In solid state fermentations, microbial growth occurs at the surface of solid substrates and the main difference from submerged liquid fermentation is the quantity of fluid involved. As described above, the biomass grows in suspension in the culture medium in liquid fermentations; whereas a solid state fermentation has a continuous gas phase between the particles or fragments of solid substrate, with a minimum of visible water.

The majority of the water in the solid state system is absorbed within the moist substrate particles and most of the space between particles is filled by the gas phase, although some water droplets may be visible between substrate particles and the particles themselves may be covered in a water film. This type of fermentation is one type of the more general solid substrate fermentation which can vary from processes that involve suspending the solid substrate particles in a continuous liquid phase (rather like food digestion in a stomach or rumen) through to processes (such as trickle filters) in which the liquid phase flows around and through an immobilised substrate.

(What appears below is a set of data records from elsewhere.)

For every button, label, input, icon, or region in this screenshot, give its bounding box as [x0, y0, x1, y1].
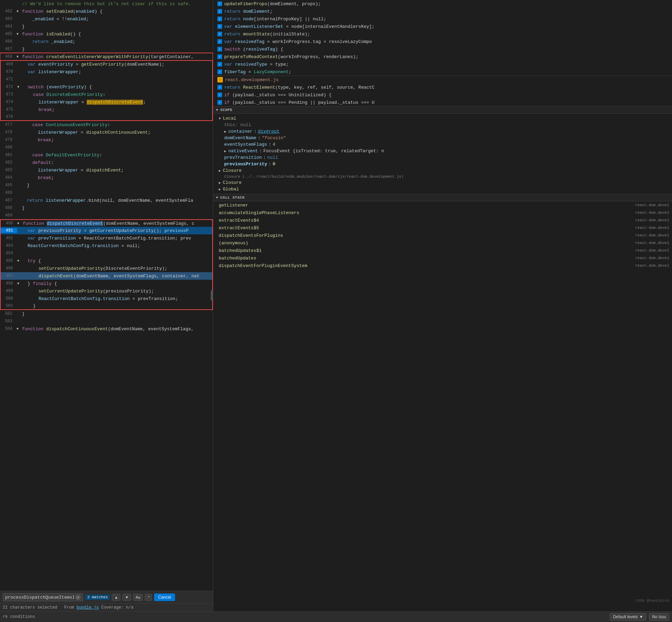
- case-sensitive-button[interactable]: Aa: [133, 594, 142, 601]
- call-stack-item[interactable]: extractEvents$5 react-dom.devel: [213, 224, 672, 232]
- breakpoint-checkbox[interactable]: [217, 16, 222, 21]
- breakpoint-checkbox[interactable]: [217, 92, 222, 97]
- debug-item[interactable]: var elementListenerSet = node[internalEv…: [213, 23, 672, 30]
- line-number: 475: [1, 107, 17, 112]
- scope-local-label: Local: [223, 116, 236, 121]
- fold-arrow[interactable]: ▼: [17, 282, 22, 286]
- breakpoint-checkbox[interactable]: [217, 100, 222, 105]
- scope-section: ▼ Scope ▼ Local this: null ▶ container :…: [213, 107, 672, 194]
- debug-item[interactable]: var resolvedTag = workInProgress.tag = r…: [213, 38, 672, 45]
- code-content: return listenerWrapper.bind(null, domEve…: [21, 198, 213, 203]
- breakpoint-checkbox[interactable]: [217, 47, 222, 52]
- scope-container-val[interactable]: div#root: [258, 129, 279, 134]
- line-number: 481: [0, 153, 17, 157]
- search-input[interactable]: [5, 595, 74, 600]
- line-number: 468: [0, 54, 17, 59]
- no-issues-button[interactable]: No Issu: [649, 613, 669, 621]
- fold-arrow[interactable]: ▼: [17, 55, 21, 59]
- scope-header[interactable]: ▼ Scope: [213, 107, 672, 114]
- breakpoint-text: switch (resolvedTag) {: [224, 47, 283, 52]
- debug-item[interactable]: fiberTag = LazyComponent;: [213, 68, 672, 76]
- breakpoint-text: updateFiberProps(domElement, props);: [224, 1, 321, 7]
- call-stack-item[interactable]: getListener react-dom.devel: [213, 201, 672, 209]
- breakpoint-checkbox[interactable]: [217, 62, 222, 67]
- breakpoint-checkbox[interactable]: [217, 9, 222, 14]
- line-number: 504: [0, 326, 17, 331]
- call-stack-item[interactable]: dispatchEventsForPlugins react-dom.devel: [213, 232, 672, 239]
- call-stack-item[interactable]: accumulateSinglePhaseListeners react-dom…: [213, 209, 672, 216]
- breakpoint-checkbox[interactable]: [217, 69, 222, 74]
- fold-arrow[interactable]: ▼: [17, 222, 22, 225]
- prev-match-button[interactable]: ▲: [112, 594, 120, 601]
- code-content: }: [21, 206, 213, 211]
- code-line: 476: [0, 113, 213, 121]
- scope-local-header[interactable]: ▼ Local: [213, 115, 672, 122]
- fold-arrow[interactable]: ▼: [17, 85, 22, 89]
- debug-item[interactable]: prepareToReadContext(workInProgress, ren…: [213, 53, 672, 60]
- scope-native-event[interactable]: ▶ nativeEvent : FocusEvent {isTrusted: t…: [213, 148, 672, 154]
- fold-arrow[interactable]: ▼: [17, 10, 21, 13]
- debug-item[interactable]: if (payload._status === Uninitialized) {: [213, 91, 672, 99]
- bottom-right-controls: Default levels ▼ No Issu: [610, 613, 669, 621]
- scope-prev-transition: prevTransition : null: [213, 154, 672, 161]
- cancel-search-button[interactable]: Cancel: [154, 593, 175, 601]
- next-match-button[interactable]: ▼: [122, 594, 131, 601]
- scrollbar-thumb[interactable]: [211, 290, 213, 301]
- code-line: 502 }: [0, 310, 213, 318]
- breakpoint-checkbox[interactable]: [217, 32, 222, 36]
- fold-arrow[interactable]: ▼: [17, 259, 22, 263]
- breakpoint-checkbox[interactable]: [217, 54, 222, 59]
- code-content: function createEventListenerWrapperWithP…: [21, 54, 213, 59]
- fold-arrow[interactable]: ▼: [17, 327, 21, 331]
- debug-item[interactable]: return domElement;: [213, 8, 672, 15]
- default-levels-button[interactable]: Default levels ▼: [610, 613, 646, 621]
- file-link[interactable]: bundle.js: [76, 605, 99, 610]
- debug-item[interactable]: return node[internalPropsKey] || null;: [213, 15, 672, 23]
- breakpoints-section: updateFiberProps(domElement, props); ret…: [213, 0, 672, 76]
- breakpoint-checkbox[interactable]: [217, 85, 222, 90]
- scope-closure2-header[interactable]: ▶ Closure: [213, 179, 672, 186]
- call-stack-item[interactable]: dispatchEventForPluginEventSystem react-…: [213, 262, 672, 269]
- code-line: // We'd like to remove this but it's not…: [0, 0, 213, 8]
- line-number: 503: [0, 319, 17, 324]
- code-content: function isEnabled() {: [21, 32, 213, 37]
- line-number: 502: [0, 311, 17, 316]
- call-stack-header[interactable]: ▼ Call Stack: [213, 194, 672, 201]
- call-stack-item[interactable]: batchedUpdates$1 react-dom.devel: [213, 247, 672, 254]
- scope-event-flags-key: eventSystemFlags: [224, 142, 267, 147]
- close-search-button[interactable]: ✕: [75, 595, 81, 600]
- debug-item[interactable]: var resolvedType = type;: [213, 60, 672, 68]
- code-line: 495 ▼ try {: [0, 257, 213, 265]
- code-content: case DiscreteEventPriority:: [22, 92, 212, 97]
- breakpoint-checkbox[interactable]: [217, 24, 222, 29]
- react-file-header[interactable]: ⚛ react.development.js: [213, 76, 672, 84]
- debug-panel: updateFiberProps(domElement, props); ret…: [213, 0, 672, 611]
- breakpoint-text: fiberTag = LazyComponent;: [224, 69, 291, 75]
- breakpoint-checkbox[interactable]: [217, 1, 222, 6]
- code-line: 499 setCurrentUpdatePriority(previousPri…: [0, 287, 213, 295]
- call-stack-item[interactable]: (anonymous) react-dom.devel: [213, 239, 672, 247]
- code-area[interactable]: // We'd like to remove this but it's not…: [0, 0, 213, 591]
- scope-global-header[interactable]: ▶ Global: [213, 186, 672, 192]
- scope-container-key: container: [228, 129, 252, 134]
- debug-item[interactable]: switch (resolvedTag) {: [213, 45, 672, 53]
- breakpoint-checkbox[interactable]: [217, 39, 222, 44]
- line-number: 498: [1, 281, 17, 286]
- line-number: 479: [0, 137, 17, 142]
- debug-item[interactable]: return mountState(initialState);: [213, 30, 672, 38]
- regex-button[interactable]: .*: [145, 594, 152, 601]
- scope-container[interactable]: ▶ container : div#root: [213, 128, 672, 135]
- debug-item[interactable]: updateFiberProps(domElement, props);: [213, 0, 672, 8]
- debug-item[interactable]: return ReactElement(type, key, ref, self…: [213, 84, 672, 91]
- call-stack-item[interactable]: batchedUpdates react-dom.devel: [213, 254, 672, 262]
- line-number: 462: [0, 9, 17, 14]
- fold-arrow[interactable]: ▼: [17, 32, 21, 36]
- scope-this-text: this: null: [224, 122, 251, 127]
- call-stack-item[interactable]: extractEvents$4 react-dom.devel: [213, 216, 672, 224]
- scope-closure-header[interactable]: ▶ Closure: [213, 167, 672, 174]
- debug-item[interactable]: if (payload._status === Pending || paylo…: [213, 99, 672, 106]
- code-content: ReactCurrentBatchConfig.transition = pre…: [22, 296, 212, 301]
- code-line: 481 case DefaultEventPriority:: [0, 151, 213, 159]
- scope-expand-arrow: ▶: [219, 169, 221, 173]
- code-line: 466 return _enabled;: [0, 38, 213, 45]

Solid state fermentations can be divided into two groups according to the physical state of the substrate:

  • low moisture solids fermented with or without agitation, and
  • columns packed with solid substrate which is fermented as liquid is trickled through the column (with or without recirculation).

The substrate usually provides a rich and complex source of nutrients, which may not need to be supplemented. Mixed substrates of this sort are ideal for filamentous fungi able to form mycelia that can grow on and through particulate substrata producing a variety of extracellular enzymes. Traditional substrates for solid state fermentations are various agricultural products like cereal straw and other plant litter, and rice, wheat, maize, and soybean seeds. The majority of solid state fermentations involve filamentous fungi, though yeasts and bacteria can also be cultivated in this way; most are obligate aerobes (though there is no reason why the system should not be operated anaerobically) and the process may feature pure cultures of specific organisms or mixtures of several organisms.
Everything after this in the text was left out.